Uitspraak
RECHTBANK LIMBURG
1.de coöperatie COÖPERATIEVE RABOBANK U.A.,
RABOHYPOTHEEKBANK N.V.,
1.[hypotheekgever] ,
[belanghebbende sub 3],
[beslaglegger],
handelend onder de naam BOOMKWEKERIJ [Y] ,
Rechtbank Limburg
In deze zaak heeft de voorzieningenrechter van de Rechtbank Limburg op 15 maart 2017 uitspraak gedaan in een kort geding betreffende de onderhandse verkoop van een onroerende zaak. Verzoeksters, de coöperatie Coöperatieve Rabobank U.A. en Rabohypotheekbank N.V., hebben verzocht om verlof voor de onderhandse verkoop van een registergoed op basis van artikel 3:268 lid 2 BW. Tijdens de mondelinge behandeling op 8 maart 2017 zijn de belanghebbenden opgeroepen, maar belanghebbende sub 3 is niet verschenen. Verzoeksters waren vertegenwoordigd door hun advocaat, mr. J.B.Th. van 't Grunewold, en mr. M.J.H. Verburg. Tijdens de zitting hebben enkele andere partijen, waaronder [A], [B] en [beslaglegger], aangegeven een hoger bod te willen uitbrengen.

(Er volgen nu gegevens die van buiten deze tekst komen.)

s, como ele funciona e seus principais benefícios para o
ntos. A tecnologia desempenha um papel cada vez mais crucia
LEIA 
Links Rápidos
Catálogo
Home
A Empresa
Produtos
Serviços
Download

De voorzieningenrechter heeft overwogen dat, hoewel de verzoeksters een onderhandse verkoop hebben voorgesteld, er aanwijzingen zijn dat een openbare verkoop mogelijk een hogere opbrengst zou genereren. De voorzieningenrechter heeft vastgesteld dat de partijen die een hoger bod willen uitbrengen, niet allemaal tot de groep behoren die formeel een bod kan uitbrengen. Dit heeft geleid tot de conclusie dat de onderhandse verkoop niet de beste optie is, omdat de schuldenaar mogelijk benadeeld zou worden door een lagere opbrengst.

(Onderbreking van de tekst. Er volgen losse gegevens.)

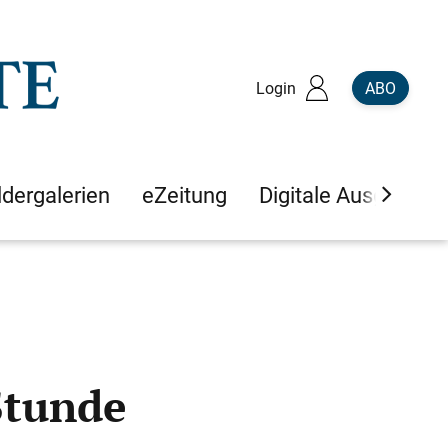
Login
ABO
ldergalerien
eZeitung
Digitale Ausgaben
Stunde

Daarom heeft de voorzieningenrechter het verzoek tot onderhandse verkoop afgewezen en bepaald dat de verkoop openbaar dient te geschieden. De openbare verkoop is vastgesteld op 16 mei 2017 om 13.30 uur in Hotel en Congrescentrum Papendal te Arnhem. Tevens is bepaald dat de bekendmaking van de executieverkoop zal plaatsvinden via de gebruikelijke kanalen door Hekkelman advocaten en notarissen te Nijmegen.